From monitoring our driving habits to tracking our location, connected cars know our every move. With a black box or event data recorder collecting information inside 96% of automobiles, modern cars are as much a computer as they are a means of transportation.
However, many drivers and passengers aren’t aware of the privacy risks that come along with connected cars. Personal data stored in cars is not always encrypted, or subject to legal restrictions.
While details such as seat-belt use, speed, and braking are proving be to useful for insurance companies and law enforcement, personal information including phone contacts and text messages could also be collected without a person’s consent.
Connected cars on trial
In most countries, police only require probable cause to search vehicles and are not obliged to obtain a warrant before downloading data. The legality of this has already been tested in the courts.

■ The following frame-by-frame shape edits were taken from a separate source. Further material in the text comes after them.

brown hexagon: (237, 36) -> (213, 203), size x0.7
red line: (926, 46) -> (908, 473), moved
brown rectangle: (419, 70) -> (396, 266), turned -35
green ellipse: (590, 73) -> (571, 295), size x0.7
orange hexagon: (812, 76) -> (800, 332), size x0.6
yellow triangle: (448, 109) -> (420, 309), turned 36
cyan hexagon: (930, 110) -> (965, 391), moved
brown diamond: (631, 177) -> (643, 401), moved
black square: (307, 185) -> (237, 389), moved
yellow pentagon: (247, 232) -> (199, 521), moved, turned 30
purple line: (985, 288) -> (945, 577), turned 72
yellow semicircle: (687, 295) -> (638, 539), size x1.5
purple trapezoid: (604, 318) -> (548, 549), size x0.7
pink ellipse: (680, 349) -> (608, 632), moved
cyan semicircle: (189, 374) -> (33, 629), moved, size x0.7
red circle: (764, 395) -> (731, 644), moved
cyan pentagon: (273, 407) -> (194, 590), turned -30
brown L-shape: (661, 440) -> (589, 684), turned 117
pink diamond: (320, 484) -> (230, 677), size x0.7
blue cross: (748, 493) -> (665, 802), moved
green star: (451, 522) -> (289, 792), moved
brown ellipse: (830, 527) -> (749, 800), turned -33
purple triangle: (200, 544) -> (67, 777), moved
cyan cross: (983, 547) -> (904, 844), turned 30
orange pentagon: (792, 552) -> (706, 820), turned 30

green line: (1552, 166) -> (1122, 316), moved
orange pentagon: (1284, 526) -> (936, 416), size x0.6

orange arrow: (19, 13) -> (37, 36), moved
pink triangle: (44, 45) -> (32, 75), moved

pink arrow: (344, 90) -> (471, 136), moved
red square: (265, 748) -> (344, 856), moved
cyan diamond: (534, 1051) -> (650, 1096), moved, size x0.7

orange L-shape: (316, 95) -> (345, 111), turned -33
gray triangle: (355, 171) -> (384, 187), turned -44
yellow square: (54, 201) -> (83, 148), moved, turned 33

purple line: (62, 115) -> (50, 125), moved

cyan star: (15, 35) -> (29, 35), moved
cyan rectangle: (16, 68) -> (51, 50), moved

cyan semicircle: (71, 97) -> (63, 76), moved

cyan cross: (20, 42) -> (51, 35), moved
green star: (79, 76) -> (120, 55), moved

Such cases call on individual courts to decide whether laws dating from before the digital age should be extended to let police gather more information than was originally intended, according to the American Civil Liberties Union. In the absence of universal legal protections, the problem will continue. Every new technology and connected device will bring up the same challenges.
Manufacturers promise security
Under regulations like EU GDPR, customers have a right to expect information will remain private unless they expressly give their consent. This puts the responsibility on the vehicle manufacturers to build appropriate security measures that will protect an individual’s personal data.
Advanced driver assistance systems (ADAS) such as collision avoiding automatic brake systems provide higher margins for manufacturers. The market for ADAS is expected to grow by more than 10% every year and reach $67 billion by 2025. Manufacturers have every incentive to ensure that these systems comply with data protection regulations and keep sensitive customer data secure.
So far, about 20 carmakers have signed up to build systems featuring built-in security. The plan is to give car owners the ability to manage the data collected in their vehicles, and obtain customer consent to use location and biometric data for marketing.
Encryption drives data protection
To better protect customer data, auto manufacturers will need to introduce encryption technology into their vehicles. VPN software can effectively encrypt data within the vehicle and as it passes over the Internet. By creating an encrypted tunnel for data communications with the auto manufacturer or smart city system, a VPN renders personal data indecipherable and protected from cybercriminals.
Overall, as advances in connected car technology and next generation bandwidth inevitably increase, the number of cases in which personal data in vehicles is analysed without the owner’s consent will continue to occur. To prevent this, manufacturers must take the proper measures to meet data protection laws. Implementing VPN software can ensure that personal information stored in event data recorders and central computer systems is secure, and safeguarded from unauthorized parties.